Biomarkers in Neuropsychiatry最新文献_第2页

A systematic review of in vivo brain insulin resistance biomarkers in humans 人体内脑胰岛素抵抗生物标志物的系统综述

Q2 Medicine

Biomarkers in Neuropsychiatry

Pub Date : 2025-03-08 DOI: 10.1016/j.bionps.2025.100125

Graham Reid , Brendan Sargent , Sarah Bauermeister , Amanda Adler , Ivan Koychev

Type 2 diabetes mellitus (T2DM) is associated with an elevated risk of dementia, prompting interest into the concept of brain-specific insulin resistance. However, the brain's reliance on insulin-independent glucose transporters complicates attempts to measure in vivo brain insulin resistance using the definition of system-wide insulin resistance, which is based on glucose-insulin interactions. In this review, we explore three available biomarkers for evaluating in vivo brain-specific insulin resistance in humans: (1) correlating systemic insulin resistance with brain function, (2) examining functional brain changes after the administration of intranasal insulin, and (3) quantifying insulin signalling proteins in neuronally enriched blood-derived extracellular vesicles. Integrating evidence from these three approaches tentatively suggests for the first time that a comprehensive assessment of the brain's default mode network (DMN), combining these methodologies within a single study, may offer a useful biomarker to quantify in vivo brain-specific insulin resistance in humans. Correlating DMN responses to concentrations of pY-IRS-1 in blood-derived extracellular vesicles would corroborate evidence for a brain-specific biomarker and provide a scalable approach to detecting brain-specific insulin resistance in humans. This advancement would enable in vivo evaluations of insulin resistance in the central nervous system, akin to the precise measurements of systemic insulin resistance seen in T2DM. An established and clearly defined biomarker of in vivo brain insulin resistance in humans would permit further investigation into the links between diabetes and dementia, ultimately bolstering support for secondary dementia prevention by identifying those at higher risk for cognitive decline.

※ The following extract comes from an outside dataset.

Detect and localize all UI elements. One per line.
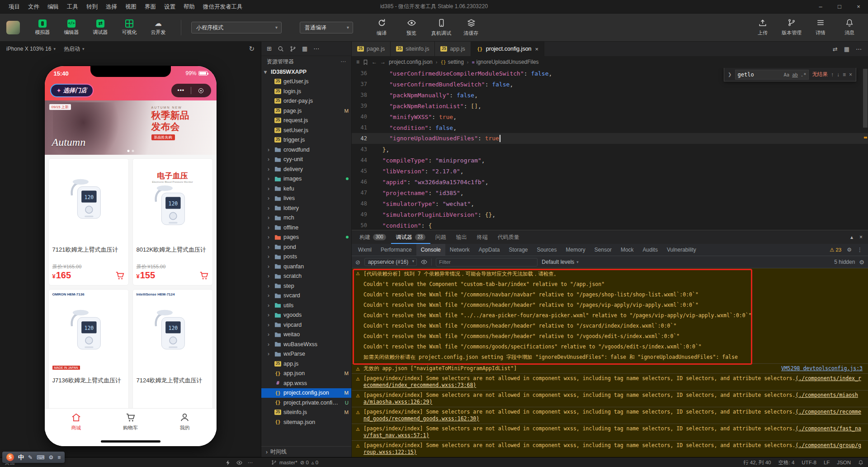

2型糖尿病（T2DM）与痴呆风险升高相关，促使人们对脑特异性胰岛素抵抗的概念产生兴趣。然而，大脑对胰岛素不依赖型葡萄糖转运体的依赖使得使用基于葡萄糖-胰岛素相互作用的全系统胰岛素抵抗的定义来测量体内大脑胰岛素抵抗的尝试变得复杂。在这篇综述中，我们探索了三种可用的生物标志物来评估人类体内脑特异性胰岛素抵抗：(1)全身胰岛素抵抗与脑功能的相关性；(2)检测鼻内胰岛素给药后脑功能的变化；(3)量化神经元丰富的血源性细胞外囊泡中的胰岛素信号蛋白。综合这三种方法的证据，首次初步表明，在一项研究中结合这些方法，对大脑默认模式网络（DMN）进行全面评估，可能为量化人类体内脑特异性胰岛素抵抗提供有用的生物标志物。将DMN反应与血液来源的细胞外囊泡中pY-IRS-1的浓度相关联，将证实脑特异性生物标志物的存在，并为检测人类脑特异性胰岛素抵抗提供一种可扩展的方法。这一进展将使中枢神经系统胰岛素抵抗的体内评估成为可能，类似于在T2DM中看到的全身胰岛素抵抗的精确测量。人类体内脑胰岛素抵抗的生物标志物的建立和明确定义将允许进一步研究糖尿病和痴呆之间的联系，最终通过识别认知能力下降风险较高的人来支持继发性痴呆的预防。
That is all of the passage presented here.